To understand why someone like Elon would be naive about this, a large part of the answer is in how he is successful.

He tends to make initial assumptions and then put them to the test quickly to see what fails. Then he addresses what failed, and tries again. Over and over until things stop failing, or he gives up and tries something else. With this method you can start off with a bunch of wrong assumptions and still find your way to solutions. Because you are constantly learning.

Elon Musk is quite often wrong. But he is good at figuring out when that happens and then eventually be not wrong. Look at the spaceships he has designed. He regularly abandons design strategies that turn out to be unfruitful. This is in direct contrast to the way most, if not all of, his competitors operate. They don’t even get out of bed in the morning without a plan that they feel is bullet proof. Which means that they have a very high threshold for changing their minds.

Right now, Elon Musk is wrong because he hasn’t had the opportunity to understand the problem.

From a purely professional point of view, I would love for Elon Musk to acquire Twitter and do this experiment. Yes, it would cause mayhem, and yes, it might make things a lot worse before probably circling back to where we are today, but we might learn something. And I’m sure Musk would learn a lot, and in the long run, probably do a lot better than Twitter does today since he is a lot less risk averse than most people.

Alternatives

In the old days of USENET I used a news reader called Gnus. Gnus had a ranking and filtering system built in which you had full control over. You could even extend it by programming your own extensions to the filtering and ranking system. So I could have rules that specified that “I’m not interested in what Alice has to say, except for when she posts about fishing or bees”. Or “I want to see any responses to my postings first”. The system would apply cascades of rules which add to or subtract from a score. Then finally it would sort by score and throw away anything that is below the “bullshit threshold”.

I really miss being able to use my own ranking and filtering tools on content. And I am reminded of this whenever I encounter streaming services: I could do a much better job at organizing my view of Netflix than Netflix can. (That doesn’t imply I can easily make something that works for you, but that’s okay). The problem is that there is no convenient way to achieve this since Netflix are really stingy when it comes to APIs.

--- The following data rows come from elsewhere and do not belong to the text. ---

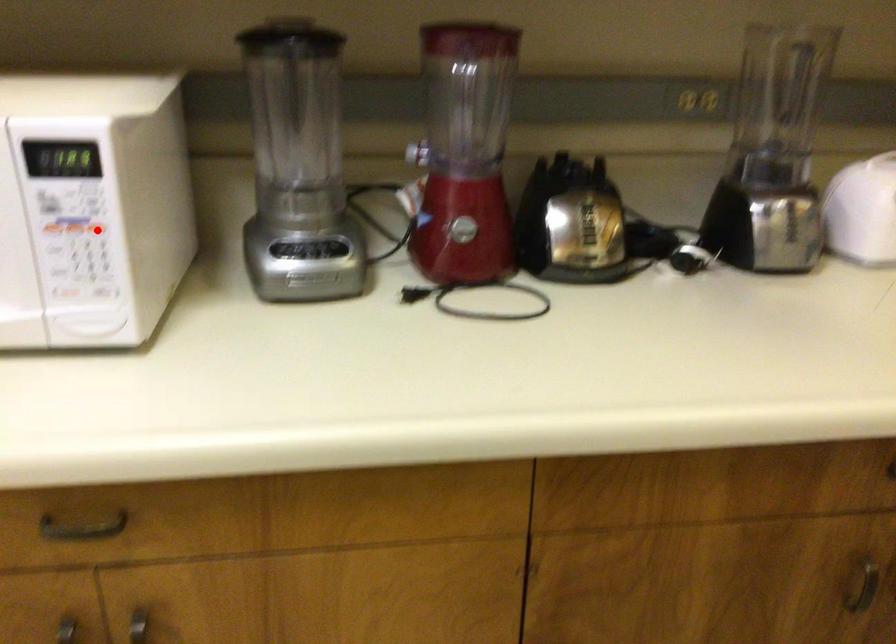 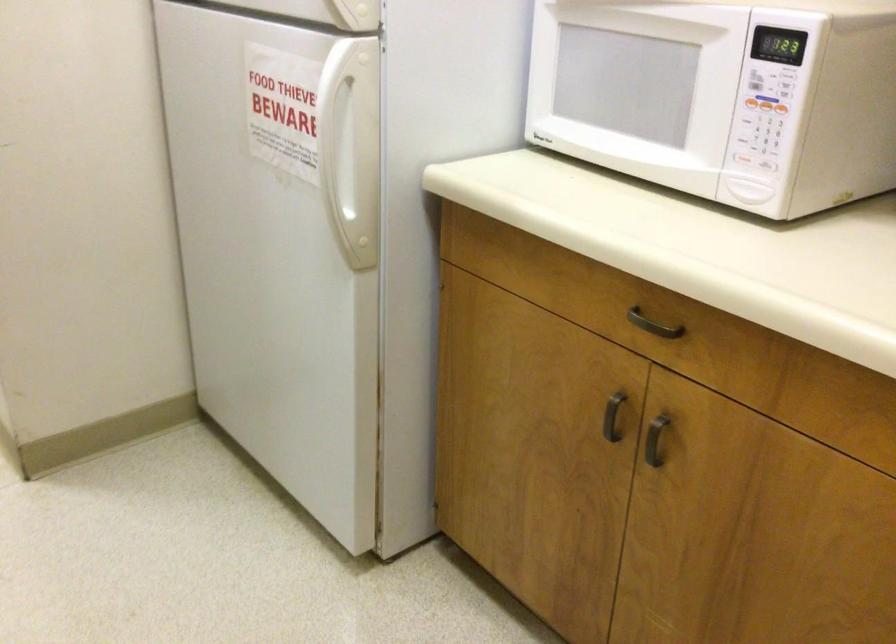 In the second image, find the point that corresponds to the highlighted location in the first image.

(780, 108) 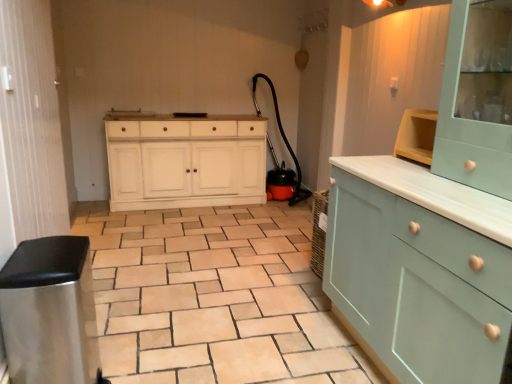 Find the location of a particular element. This screenshot has height=384, width=512. vacant point to the left of light teal wood cabinet at upper right, arranged as the 2th cabinetry when ordered from the bottom is located at coordinates (411, 182). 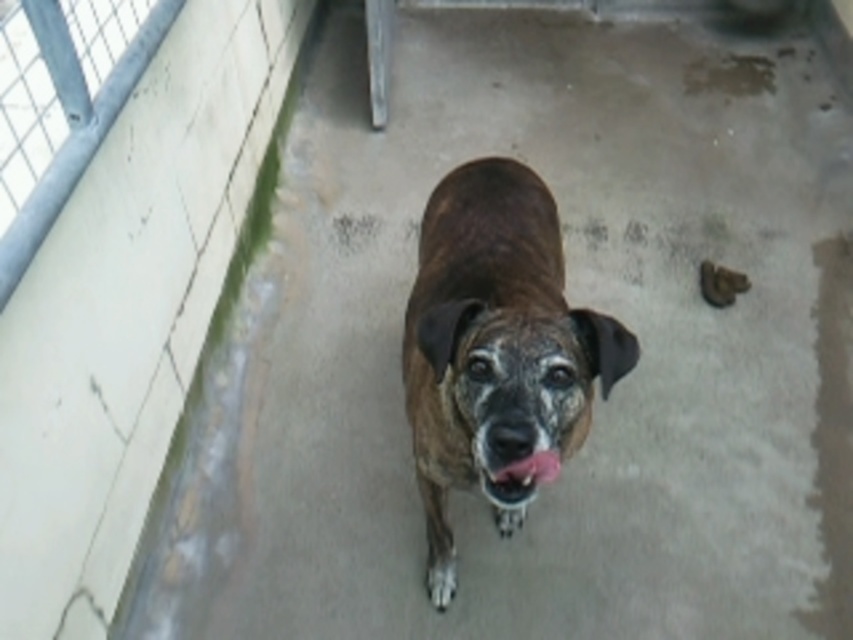 Is brown fur dog at center further to the viewer compared to pink glossy tongue at center?

No, brown fur dog at center is closer to the viewer.

In the scene shown: Does brown fur dog at center lie in front of pink glossy tongue at center?

Yes.

Is point (438, 509) closer to viewer compared to point (523, 484)?

No, it is behind (523, 484).

I want to click on brown fur dog at center, so click(x=495, y=348). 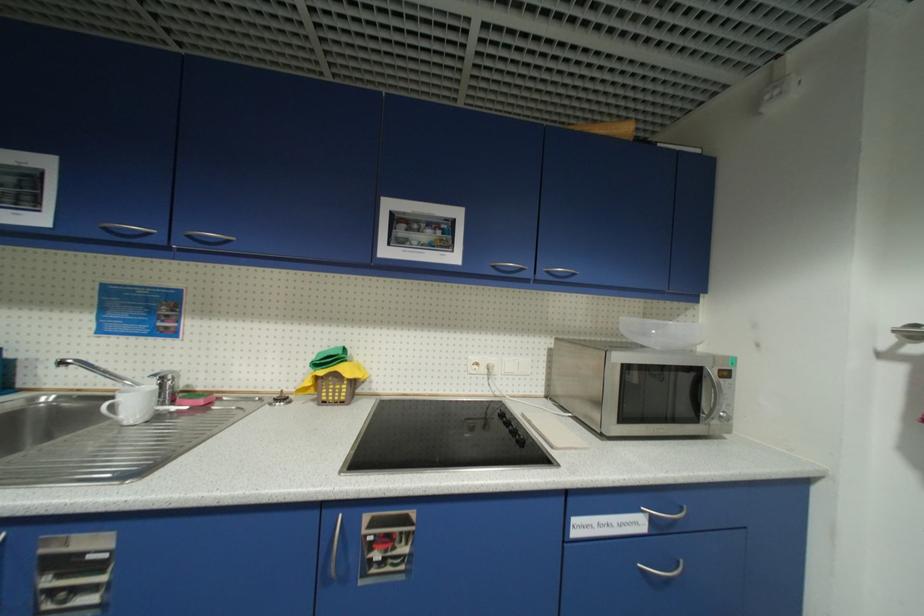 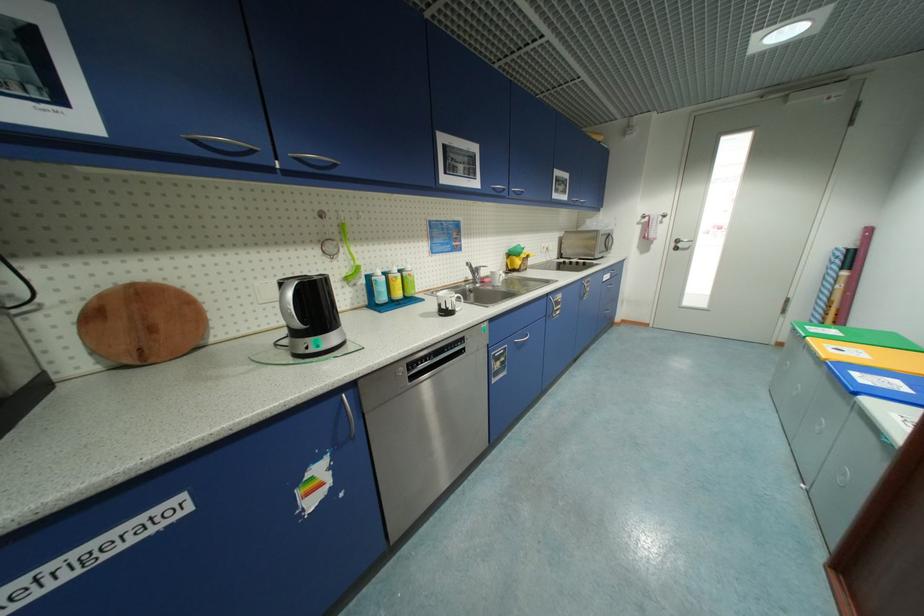 Find the pixel in the second image that matches (112,230) in the first image.

(499, 190) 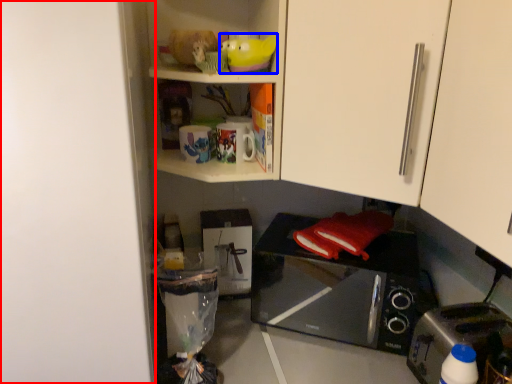 Question: Which object appears farthest to the camera in this image, door (highlighted by a red box) or toy (highlighted by a blue box)?

Choices:
 (A) door
 (B) toy

Answer: (B) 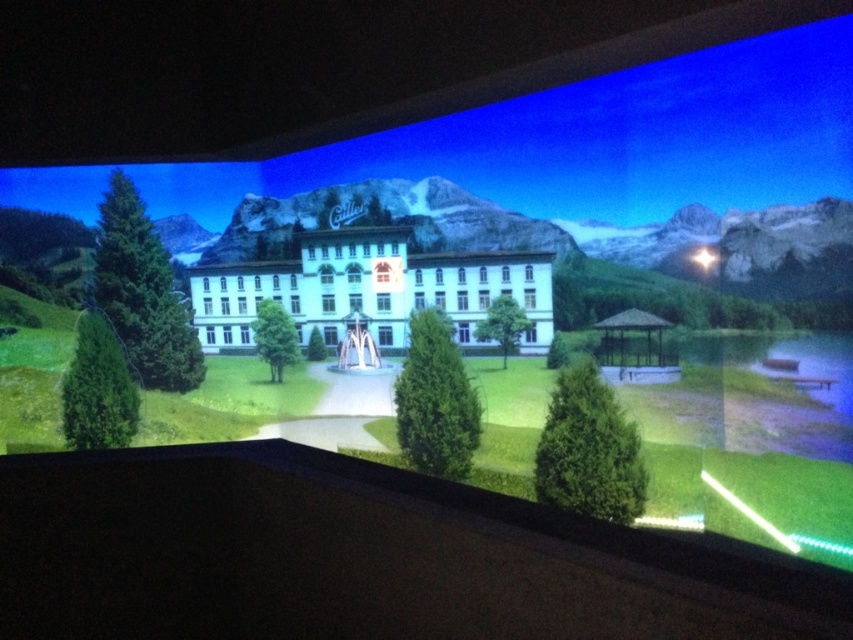 Who is positioned more to the right, white glossy mountain at center or white glossy building at center?

From the viewer's perspective, white glossy mountain at center appears more on the right side.

Can you confirm if white glossy mountain at center is wider than white glossy building at center?

Indeed, white glossy mountain at center has a greater width compared to white glossy building at center.

At what (x,y) coordinates should I click in order to perform the action: click on white glossy mountain at center. Please return your answer as a coordinate pair (x, y). Image resolution: width=853 pixels, height=640 pixels. Looking at the image, I should click on (573, 248).

The image size is (853, 640). Describe the element at coordinates (750, 442) in the screenshot. I see `green grassy golf course at center` at that location.

What do you see at coordinates (750, 442) in the screenshot? This screenshot has height=640, width=853. I see `green grassy golf course at center` at bounding box center [750, 442].

Find the location of a particular element. The width and height of the screenshot is (853, 640). green grassy golf course at center is located at coordinates (750, 442).

Does point (682, 525) come in front of point (440, 259)?

Yes, it is.

Can you confirm if green grassy golf course at center is positioned above white glossy building at center?

Incorrect, green grassy golf course at center is not positioned above white glossy building at center.

Is point (833, 452) farther from camera compared to point (393, 288)?

No, it is in front of (393, 288).

Find the location of a particular element. green grassy golf course at center is located at coordinates (750, 442). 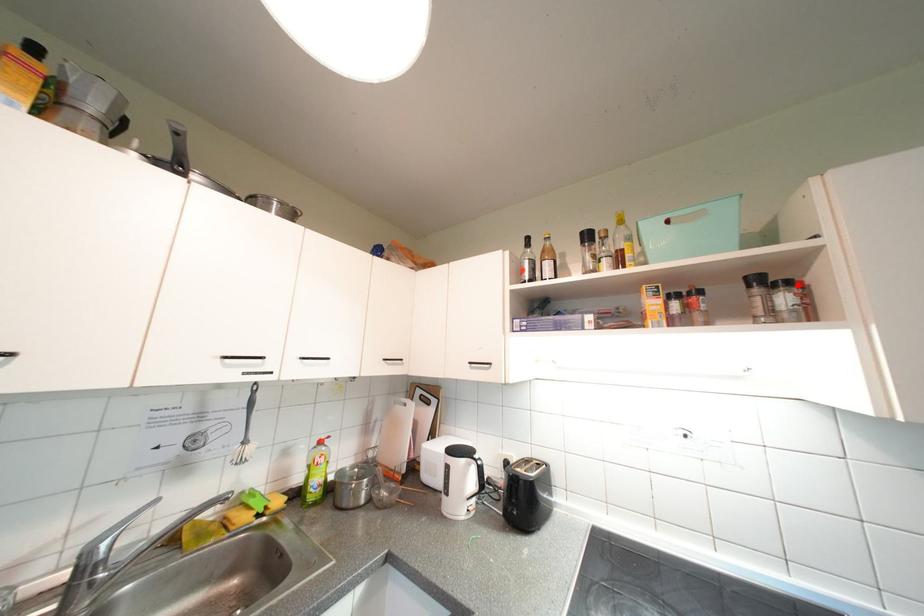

This would be extremely useful on social media. I know plenty of people online who I want to discuss certain things with, but which produce also lots of nonsense I don’t want to waste my time on. Then there are people who almost always say something I want to read. The mechanisms for filtering that Facebook or Twitter offer are very coarse grained. And I have zero direct control over how content is ranked on the feed I see.

Opening up Twitter a bit more so you can, to a greater degree, tailor your experience would be a better approach. Preferably by being able to write your own clients that can get access to more data, and do better ranking and filtering.

Of course, this comes with its own non-trivial risks. And for all I know, they may be far worse than what we have today. People would essentially be able to craft their own reality where their biases and prejudices need never be challenged by someone else’s reality.

It is entirely possible that people, organizations and companies might offer ready made filters that people can adopt. I’m sure most hate groups, churches, political activists etc. would love the ability to manipulate what their members see - and people would be stupid enough to let them.

Imagine the titanium shelled filter bubbles you could end up with. Powered by people’s unhealthy obsession with not being offended.

Final words

Just don’t make the mistake of thinking Elon Musk knows what he is talking about in this case. It doesn’t seem like he does. Not everything he utters impulsively is the result of careful consideration and people shouldn’t take everything he says seriously.